Organizações das Nações Unidas alertam que a retomada das obras depende da suspensão temporária dos confrontos entre o governo militar e grupos pró-democracia. A instabilidade política e os ataques aéreos dificultam o acesso de equipes humanitárias e agravam o sofrimento da população.
A situação das crianças é especialmente preocupante. Muitas cresceram em meio à guerra e agora enfrentam os efeitos psicológicos do desastre natural. A ONU destaca a necessidade urgente de cuidados em saúde mental e proteção social para os menores.
Enquanto isso, grupos de cidadãos birmaneses residentes no Japão têm se mobilizado para arrecadar fundos em apoio às vítimas. A campanha Yokohama Pamphlet, formada por imigrantes da região de Kanto, realiza ações semanais em locais públicos. No dia (27), quinze voluntários pediram doações em frente à estação ferroviária de Yurakucho, em Tóquio.
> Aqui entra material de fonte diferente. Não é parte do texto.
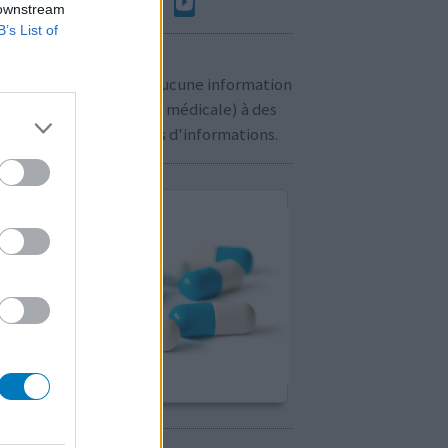
 downstream
B’s List of
n à savoir:
us ne communiquons aucune information
sonnelle (prescription médicale) à des
rs. Cliquez
ici
pour plus d'informations.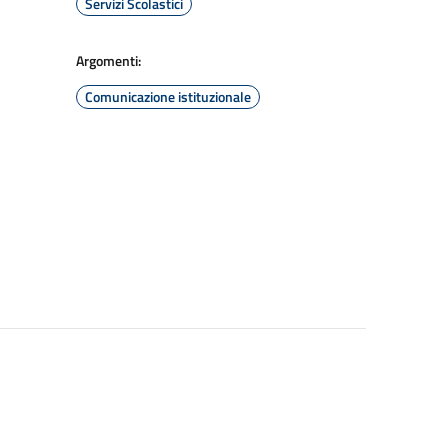
Servizi Scolastici
Argomenti:
Comunicazione istituzionale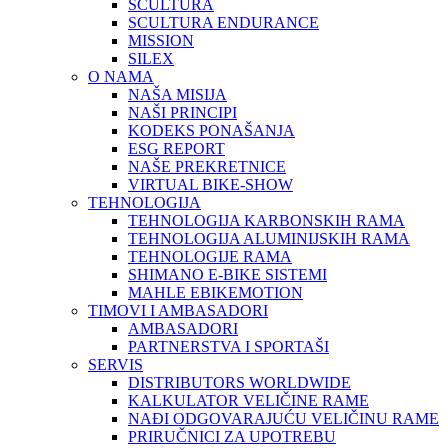
SCULTURA
SCULTURA ENDURANCE
MISSION
SILEX
O NAMA
NAŠA MISIJA
NAŠI PRINCIPI
KODEKS PONAŠANJA
ESG REPORT
NAŠE PREKRETNICE
VIRTUAL BIKE-SHOW
TEHNOLOGIJA
TEHNOLOGIJA KARBONSKIH RAMA
TEHNOLOGIJA ALUMINIJSKIH RAMA
TEHNOLOGIJE RAMA
SHIMANO E-BIKE SISTEMI
MAHLE EBIKEMOTION
TIMOVI I AMBASADORI
AMBASADORI
PARTNERSTVA I SPORTAŠI
SERVIS
DISTRIBUTORS WORLDWIDE
KALKULATOR VELIČINE RAME
NAĐI ODGOVARAJUĆU VELIČINU RAME
PRIRUČNICI ZA UPOTREBU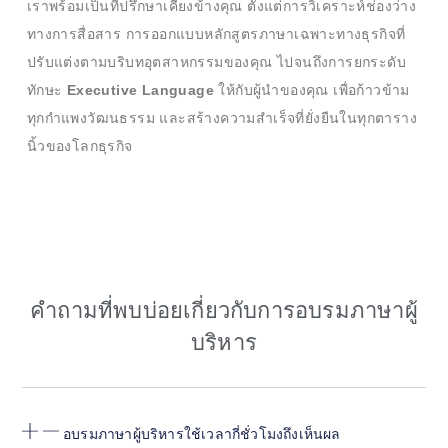
เราพร้อมเป็นที่ปรึกษาเคียงข้างคุณ ตั้งแต่การวิเคราะห์ช่องว่าง
ทางการสื่อสาร การออกแบบหลักสูตรภาษาเฉพาะทางธุรกิจที่
ปรับแต่งตามบริบทอุตสาหกรรมของคุณ ไปจนถึงการยกระดับ
ทักษะ
Executive Language
ให้กับผู้นำของคุณ เพื่อก้าวข้าม
ทุกกำแพงวัฒนธรรม และสร้างความสำเร็จที่ยั่งยืนในทุกตาราง
นิ้วของโลกธุรกิจ
คำถามที่พบบ่อยเกี่ยวกับการอบรมภาษาผู้
บริหาร
อบรมภาษาผู้บริหารใช้เวลากี่ชั่วโมงถึงเห็นผล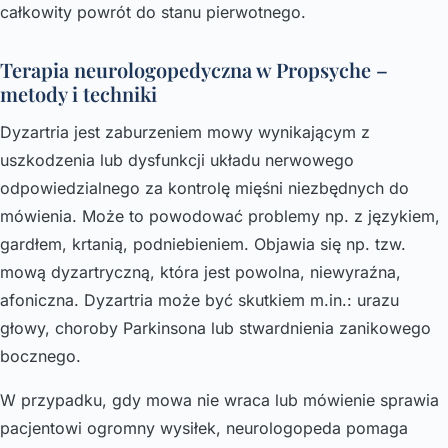
całkowity powrót do stanu pierwotnego.
Terapia neurologopedyczna w Propsyche –
metody i techniki
Dyzartria jest zaburzeniem mowy wynikającym z
uszkodzenia lub dysfunkcji układu nerwowego
odpowiedzialnego za kontrolę mięśni niezbędnych do
mówienia. Może to powodować problemy np. z językiem,
gardłem, krtanią, podniebieniem. Objawia się np. tzw.
mową dyzartryczną, która jest powolna, niewyraźna,
afoniczna. Dyzartria może być skutkiem m.in.: urazu
głowy, choroby Parkinsona lub stwardnienia zanikowego
bocznego.
W przypadku, gdy mowa nie wraca lub mówienie sprawia
pacjentowi ogromny wysiłek, neurologopeda pomaga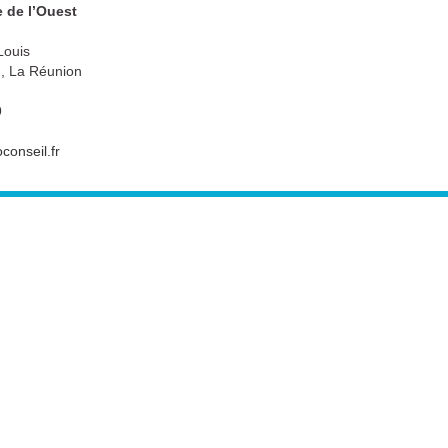
 de l’Ouest
Louis
, La Réunion
9
conseil.fr
Mentions légales
Politique de confidentialité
Alguns dos participantes têm familiares em Mandalay, uma das cidades mais afetadas, onde muitos ainda vivem em centros de evacuação. Os recursos arrecadados são destinados à compra de alimentos como arroz e óleo de cozinha, além de transferências eletrônicas para famílias desabrigadas.
A comunidade internacional segue pressionada a ampliar o apoio à população de Mianmar, que enfrenta simultaneamente os efeitos de um desastre natural e de uma crise política prolongada. A reconstrução depende não apenas de recursos, mas de estabilidade e acesso seguro às regiões mais vulneráveis.